### BRIEF
Please output exactly the lines that run from the line with "Return results in" through the final line of the data, inclusive, and nothing more.

[Stored items]

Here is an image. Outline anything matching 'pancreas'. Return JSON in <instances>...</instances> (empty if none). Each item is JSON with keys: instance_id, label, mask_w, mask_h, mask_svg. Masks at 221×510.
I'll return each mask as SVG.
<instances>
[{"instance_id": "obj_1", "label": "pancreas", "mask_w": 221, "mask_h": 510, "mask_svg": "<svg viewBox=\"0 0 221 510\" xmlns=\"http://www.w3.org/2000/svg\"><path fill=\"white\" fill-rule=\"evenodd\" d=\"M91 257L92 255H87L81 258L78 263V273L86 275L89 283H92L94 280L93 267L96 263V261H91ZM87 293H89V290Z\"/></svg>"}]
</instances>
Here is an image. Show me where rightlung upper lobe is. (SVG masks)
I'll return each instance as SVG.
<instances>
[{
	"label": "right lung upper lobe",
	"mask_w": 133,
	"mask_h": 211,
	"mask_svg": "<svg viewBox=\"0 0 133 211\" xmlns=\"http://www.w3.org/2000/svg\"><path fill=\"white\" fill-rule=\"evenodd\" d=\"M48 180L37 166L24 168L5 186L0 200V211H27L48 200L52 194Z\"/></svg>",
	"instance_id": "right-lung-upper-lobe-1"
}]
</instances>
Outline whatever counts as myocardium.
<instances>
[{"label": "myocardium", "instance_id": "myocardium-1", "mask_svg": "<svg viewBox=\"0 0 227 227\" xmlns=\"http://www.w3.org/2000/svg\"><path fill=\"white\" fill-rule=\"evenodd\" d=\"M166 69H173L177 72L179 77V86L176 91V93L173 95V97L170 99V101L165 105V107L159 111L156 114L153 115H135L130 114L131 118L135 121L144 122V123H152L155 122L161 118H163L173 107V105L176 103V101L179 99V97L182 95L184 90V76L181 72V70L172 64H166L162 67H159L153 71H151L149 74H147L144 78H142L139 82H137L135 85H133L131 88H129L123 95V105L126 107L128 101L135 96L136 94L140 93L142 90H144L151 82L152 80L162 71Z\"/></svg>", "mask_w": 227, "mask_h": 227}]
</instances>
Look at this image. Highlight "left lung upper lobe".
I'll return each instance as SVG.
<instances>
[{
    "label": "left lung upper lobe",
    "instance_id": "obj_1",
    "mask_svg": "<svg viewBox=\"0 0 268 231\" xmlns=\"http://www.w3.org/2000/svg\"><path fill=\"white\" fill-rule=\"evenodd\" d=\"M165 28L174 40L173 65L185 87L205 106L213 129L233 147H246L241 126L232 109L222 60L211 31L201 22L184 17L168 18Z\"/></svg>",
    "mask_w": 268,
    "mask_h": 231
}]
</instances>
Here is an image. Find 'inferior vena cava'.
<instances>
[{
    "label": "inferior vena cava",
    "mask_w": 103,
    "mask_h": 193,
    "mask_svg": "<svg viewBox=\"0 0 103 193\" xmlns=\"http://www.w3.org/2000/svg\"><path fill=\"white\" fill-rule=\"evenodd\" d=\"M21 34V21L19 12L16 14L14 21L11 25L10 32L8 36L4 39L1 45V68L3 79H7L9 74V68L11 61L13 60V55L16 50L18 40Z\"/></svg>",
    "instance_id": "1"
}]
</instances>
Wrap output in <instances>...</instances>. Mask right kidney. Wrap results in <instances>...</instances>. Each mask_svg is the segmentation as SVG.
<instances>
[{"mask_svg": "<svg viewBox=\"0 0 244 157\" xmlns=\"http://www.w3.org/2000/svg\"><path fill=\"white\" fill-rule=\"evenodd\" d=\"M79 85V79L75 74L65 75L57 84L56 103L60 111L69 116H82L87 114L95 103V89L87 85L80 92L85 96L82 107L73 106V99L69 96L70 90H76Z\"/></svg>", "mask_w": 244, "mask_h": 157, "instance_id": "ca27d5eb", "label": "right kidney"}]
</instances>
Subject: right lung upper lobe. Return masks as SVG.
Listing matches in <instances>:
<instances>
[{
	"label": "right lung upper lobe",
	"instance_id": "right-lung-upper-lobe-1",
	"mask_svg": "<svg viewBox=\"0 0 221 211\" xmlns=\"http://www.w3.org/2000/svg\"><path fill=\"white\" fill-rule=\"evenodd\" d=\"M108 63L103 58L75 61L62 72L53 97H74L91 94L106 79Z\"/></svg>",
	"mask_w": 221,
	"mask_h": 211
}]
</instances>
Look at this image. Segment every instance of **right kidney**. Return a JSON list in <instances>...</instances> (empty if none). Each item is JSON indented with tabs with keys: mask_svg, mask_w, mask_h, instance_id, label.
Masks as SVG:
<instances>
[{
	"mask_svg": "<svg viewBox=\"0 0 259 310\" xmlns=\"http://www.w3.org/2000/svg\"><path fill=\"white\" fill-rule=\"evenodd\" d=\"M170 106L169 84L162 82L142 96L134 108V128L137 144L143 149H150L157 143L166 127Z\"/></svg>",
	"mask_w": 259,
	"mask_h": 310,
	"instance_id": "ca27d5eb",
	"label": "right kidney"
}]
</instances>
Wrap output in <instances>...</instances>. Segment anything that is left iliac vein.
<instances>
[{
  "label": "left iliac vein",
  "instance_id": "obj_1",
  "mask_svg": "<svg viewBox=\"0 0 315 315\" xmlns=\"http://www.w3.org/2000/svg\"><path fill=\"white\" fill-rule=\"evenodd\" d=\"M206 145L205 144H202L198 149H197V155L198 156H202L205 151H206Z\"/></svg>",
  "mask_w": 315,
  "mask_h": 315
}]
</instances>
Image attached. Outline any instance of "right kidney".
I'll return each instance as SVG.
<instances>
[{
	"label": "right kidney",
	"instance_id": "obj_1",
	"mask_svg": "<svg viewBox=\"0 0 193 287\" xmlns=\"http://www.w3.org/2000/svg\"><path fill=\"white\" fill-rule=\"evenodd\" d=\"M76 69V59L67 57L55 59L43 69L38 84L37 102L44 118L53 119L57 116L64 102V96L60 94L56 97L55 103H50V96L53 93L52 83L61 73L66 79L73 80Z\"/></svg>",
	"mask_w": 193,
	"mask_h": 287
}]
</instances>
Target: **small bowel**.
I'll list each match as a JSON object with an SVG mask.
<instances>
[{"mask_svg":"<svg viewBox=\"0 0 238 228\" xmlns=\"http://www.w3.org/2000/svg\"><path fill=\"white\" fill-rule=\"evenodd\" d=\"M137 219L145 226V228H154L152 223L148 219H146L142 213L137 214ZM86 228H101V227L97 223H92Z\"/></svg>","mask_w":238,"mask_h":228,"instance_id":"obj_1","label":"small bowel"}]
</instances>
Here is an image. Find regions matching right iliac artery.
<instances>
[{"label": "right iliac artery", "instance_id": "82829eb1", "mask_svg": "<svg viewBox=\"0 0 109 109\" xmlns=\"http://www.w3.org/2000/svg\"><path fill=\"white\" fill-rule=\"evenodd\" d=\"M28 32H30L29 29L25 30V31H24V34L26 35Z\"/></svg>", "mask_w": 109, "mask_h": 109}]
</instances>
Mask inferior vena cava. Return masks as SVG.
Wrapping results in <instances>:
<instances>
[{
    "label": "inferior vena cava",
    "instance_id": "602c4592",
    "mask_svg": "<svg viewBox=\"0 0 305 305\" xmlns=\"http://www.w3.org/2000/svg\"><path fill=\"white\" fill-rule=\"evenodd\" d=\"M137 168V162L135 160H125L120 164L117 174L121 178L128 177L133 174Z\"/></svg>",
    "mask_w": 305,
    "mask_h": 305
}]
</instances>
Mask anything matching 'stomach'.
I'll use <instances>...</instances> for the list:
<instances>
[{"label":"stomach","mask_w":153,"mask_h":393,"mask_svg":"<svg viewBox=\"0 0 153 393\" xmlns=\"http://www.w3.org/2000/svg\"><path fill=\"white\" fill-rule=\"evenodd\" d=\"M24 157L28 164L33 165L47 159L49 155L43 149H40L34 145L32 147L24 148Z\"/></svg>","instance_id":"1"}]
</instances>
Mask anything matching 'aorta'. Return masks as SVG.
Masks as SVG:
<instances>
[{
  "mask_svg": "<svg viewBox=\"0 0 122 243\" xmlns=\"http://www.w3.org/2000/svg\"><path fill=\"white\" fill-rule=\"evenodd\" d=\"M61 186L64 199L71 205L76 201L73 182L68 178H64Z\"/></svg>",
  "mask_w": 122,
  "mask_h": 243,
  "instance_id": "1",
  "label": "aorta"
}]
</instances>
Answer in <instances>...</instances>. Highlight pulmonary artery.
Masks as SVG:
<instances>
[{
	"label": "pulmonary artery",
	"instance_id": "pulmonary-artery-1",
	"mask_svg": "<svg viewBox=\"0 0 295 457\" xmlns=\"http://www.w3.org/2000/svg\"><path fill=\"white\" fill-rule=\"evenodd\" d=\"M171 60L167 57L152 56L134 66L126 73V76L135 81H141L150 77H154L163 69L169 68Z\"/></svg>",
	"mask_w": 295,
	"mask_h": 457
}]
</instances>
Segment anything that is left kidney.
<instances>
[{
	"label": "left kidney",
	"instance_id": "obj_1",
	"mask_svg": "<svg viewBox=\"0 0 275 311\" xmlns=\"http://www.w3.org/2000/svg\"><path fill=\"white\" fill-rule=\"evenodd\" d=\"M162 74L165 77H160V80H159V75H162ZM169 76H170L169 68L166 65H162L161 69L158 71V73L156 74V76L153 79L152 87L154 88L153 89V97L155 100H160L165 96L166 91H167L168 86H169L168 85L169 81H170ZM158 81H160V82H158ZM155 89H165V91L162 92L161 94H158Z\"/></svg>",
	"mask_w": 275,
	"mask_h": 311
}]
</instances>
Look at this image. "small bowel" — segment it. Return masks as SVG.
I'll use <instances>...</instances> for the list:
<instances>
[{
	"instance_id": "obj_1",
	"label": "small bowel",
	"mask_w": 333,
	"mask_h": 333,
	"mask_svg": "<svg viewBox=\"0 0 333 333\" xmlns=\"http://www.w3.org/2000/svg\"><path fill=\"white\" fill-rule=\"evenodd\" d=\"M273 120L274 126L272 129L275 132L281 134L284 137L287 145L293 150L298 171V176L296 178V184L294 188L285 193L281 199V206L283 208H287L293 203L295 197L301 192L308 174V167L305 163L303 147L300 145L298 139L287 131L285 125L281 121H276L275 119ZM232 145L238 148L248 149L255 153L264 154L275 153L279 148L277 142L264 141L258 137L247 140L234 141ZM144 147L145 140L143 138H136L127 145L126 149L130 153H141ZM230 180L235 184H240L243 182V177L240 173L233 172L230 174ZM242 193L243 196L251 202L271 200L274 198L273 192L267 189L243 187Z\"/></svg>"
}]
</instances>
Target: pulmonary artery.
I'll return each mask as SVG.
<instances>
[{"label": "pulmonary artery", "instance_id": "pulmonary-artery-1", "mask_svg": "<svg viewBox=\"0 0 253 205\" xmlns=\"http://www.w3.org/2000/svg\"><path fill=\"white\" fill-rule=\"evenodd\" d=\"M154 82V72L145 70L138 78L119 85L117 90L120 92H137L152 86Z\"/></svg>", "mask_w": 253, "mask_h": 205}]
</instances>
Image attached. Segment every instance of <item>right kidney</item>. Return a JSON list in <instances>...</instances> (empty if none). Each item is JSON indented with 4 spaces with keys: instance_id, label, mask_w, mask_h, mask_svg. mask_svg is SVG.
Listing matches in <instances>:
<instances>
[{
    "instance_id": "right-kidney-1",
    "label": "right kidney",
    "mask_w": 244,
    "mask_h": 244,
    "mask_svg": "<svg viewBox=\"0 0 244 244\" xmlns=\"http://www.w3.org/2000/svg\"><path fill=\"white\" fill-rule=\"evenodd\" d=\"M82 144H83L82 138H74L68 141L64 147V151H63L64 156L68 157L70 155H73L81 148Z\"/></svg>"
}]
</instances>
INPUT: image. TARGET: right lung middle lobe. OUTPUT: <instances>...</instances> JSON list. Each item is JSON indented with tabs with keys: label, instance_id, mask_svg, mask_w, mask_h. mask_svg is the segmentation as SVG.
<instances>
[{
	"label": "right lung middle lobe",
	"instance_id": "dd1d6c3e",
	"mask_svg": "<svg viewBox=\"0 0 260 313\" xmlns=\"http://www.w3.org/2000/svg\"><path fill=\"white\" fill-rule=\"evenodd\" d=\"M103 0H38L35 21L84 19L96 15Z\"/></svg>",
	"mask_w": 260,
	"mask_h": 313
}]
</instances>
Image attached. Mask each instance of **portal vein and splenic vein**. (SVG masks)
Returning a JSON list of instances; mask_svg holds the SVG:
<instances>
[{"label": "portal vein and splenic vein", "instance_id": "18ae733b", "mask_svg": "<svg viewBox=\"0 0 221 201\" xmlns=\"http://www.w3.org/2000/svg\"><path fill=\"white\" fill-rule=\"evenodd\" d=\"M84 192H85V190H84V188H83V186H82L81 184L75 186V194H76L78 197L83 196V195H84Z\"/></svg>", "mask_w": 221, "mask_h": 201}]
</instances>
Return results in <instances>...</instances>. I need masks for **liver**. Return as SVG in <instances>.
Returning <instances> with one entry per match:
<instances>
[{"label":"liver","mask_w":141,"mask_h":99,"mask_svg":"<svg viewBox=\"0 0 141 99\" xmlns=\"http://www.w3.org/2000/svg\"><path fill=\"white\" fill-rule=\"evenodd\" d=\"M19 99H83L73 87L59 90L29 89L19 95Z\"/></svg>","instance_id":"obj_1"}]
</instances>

### RESULT
Return results in <instances>...</instances>. I need masks for **liver**. Return as SVG in <instances>.
Returning <instances> with one entry per match:
<instances>
[{"label":"liver","mask_w":141,"mask_h":99,"mask_svg":"<svg viewBox=\"0 0 141 99\" xmlns=\"http://www.w3.org/2000/svg\"><path fill=\"white\" fill-rule=\"evenodd\" d=\"M19 99H83L73 87L59 90L29 89L19 95Z\"/></svg>","instance_id":"obj_1"}]
</instances>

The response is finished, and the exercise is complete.